• [What you need to do]: From the first line to the last, copy the data exactly and drop the pictures.

• [Excerpted records]:
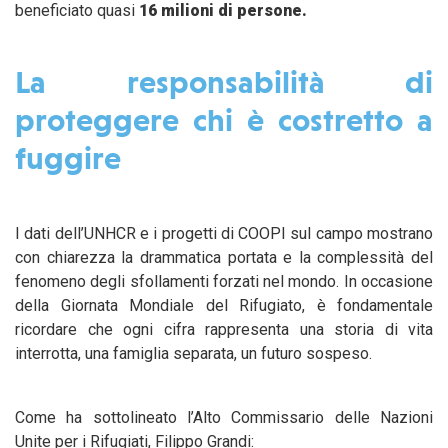
beneficiato quasi
16 milioni di persone.
La responsabilità di
proteggere chi è costretto a
fuggire
I dati dell’UNHCR e i progetti di COOPI sul campo mostrano
con chiarezza la drammatica portata e la complessità del
fenomeno degli sfollamenti forzati nel mondo. In occasione
della Giornata Mondiale del Rifugiato, è fondamentale
ricordare che ogni cifra rappresenta una storia di vita
interrotta, una famiglia separata, un futuro sospeso.
Come ha sottolineato l’Alto Commissario delle Nazioni
Unite per i Rifugiati, Filippo Grandi:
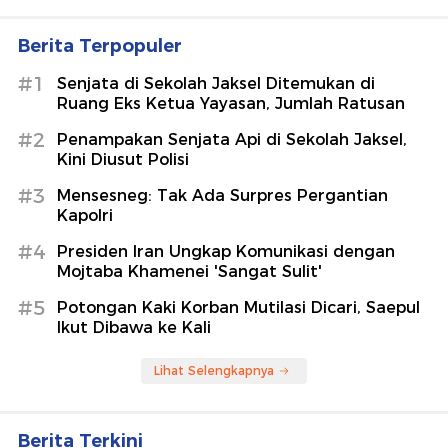
Berita Terpopuler
#1
Senjata di Sekolah Jaksel Ditemukan di
Ruang Eks Ketua Yayasan, Jumlah Ratusan
#2
Penampakan Senjata Api di Sekolah Jaksel,
Kini Diusut Polisi
#3
Mensesneg: Tak Ada Surpres Pergantian
Kapolri
#4
Presiden Iran Ungkap Komunikasi dengan
Mojtaba Khamenei 'Sangat Sulit'
#5
Potongan Kaki Korban Mutilasi Dicari, Saepul
Ikut Dibawa ke Kali
Lihat Selengkapnya
Berita Terkini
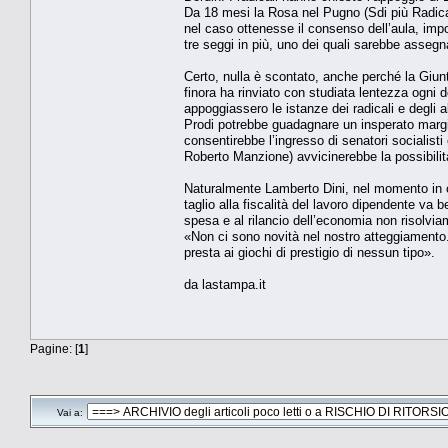
Da 18 mesi la Rosa nel Pugno (Sdi più Radicali
nel caso ottenesse il consenso dell’aula, impo
tre seggi in più, uno dei quali sarebbe asseg
Certo, nulla è scontato, anche perché la Giun
finora ha rinviato con studiata lentezza ogni
appoggiassero le istanze dei radicali e degli a
Prodi potrebbe guadagnare un insperato margin
consentirebbe l’ingresso di senatori socialisti 
Roberto Manzione) avvicinerebbe la possibili
Naturalmente Lamberto Dini, nel momento in c
taglio alla fiscalità del lavoro dipendente va 
spesa e al rilancio dell’economia non risolvia
«Non ci sono novità nel nostro atteggiamento. R
presta ai giochi di prestigio di nessun tipo».
da lastampa.it
Pagine: [
1
]
Vai a:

• [The completed task]:
beneficiato quasi
16 milioni di persone.
La responsabilità di
proteggere chi è costretto a
fuggire
I dati dell’UNHCR e i progetti di COOPI sul campo mostrano
con chiarezza la drammatica portata e la complessità del
fenomeno degli sfollamenti forzati nel mondo. In occasione
della Giornata Mondiale del Rifugiato, è fondamentale
ricordare che ogni cifra rappresenta una storia di vita
interrotta, una famiglia separata, un futuro sospeso.
Come ha sottolineato l’Alto Commissario delle Nazioni
Unite per i Rifugiati, Filippo Grandi:
Berita Terpopuler
#1
Senjata di Sekolah Jaksel Ditemukan di
Ruang Eks Ketua Yayasan, Jumlah Ratusan
#2
Penampakan Senjata Api di Sekolah Jaksel,
Kini Diusut Polisi
#3
Mensesneg: Tak Ada Surpres Pergantian
Kapolri
#4
Presiden Iran Ungkap Komunikasi dengan
Mojtaba Khamenei 'Sangat Sulit'
#5
Potongan Kaki Korban Mutilasi Dicari, Saepul
Ikut Dibawa ke Kali
Lihat Selengkapnya
Berita Terkini
Da 18 mesi la Rosa nel Pugno (Sdi più Radicali
nel caso ottenesse il consenso dell’aula, impo
tre seggi in più, uno dei quali sarebbe asseg
Certo, nulla è scontato, anche perché la Giun
finora ha rinviato con studiata lentezza ogni
appoggiassero le istanze dei radicali e degli a
Prodi potrebbe guadagnare un insperato margin
consentirebbe l’ingresso di senatori socialisti 
Roberto Manzione) avvicinerebbe la possibili
Naturalmente Lamberto Dini, nel momento in c
taglio alla fiscalità del lavoro dipendente va 
spesa e al rilancio dell’economia non risolvia
«Non ci sono novità nel nostro atteggiamento. R
presta ai giochi di prestigio di nessun tipo».
da lastampa.it
Pagine: [
1
]
Vai a:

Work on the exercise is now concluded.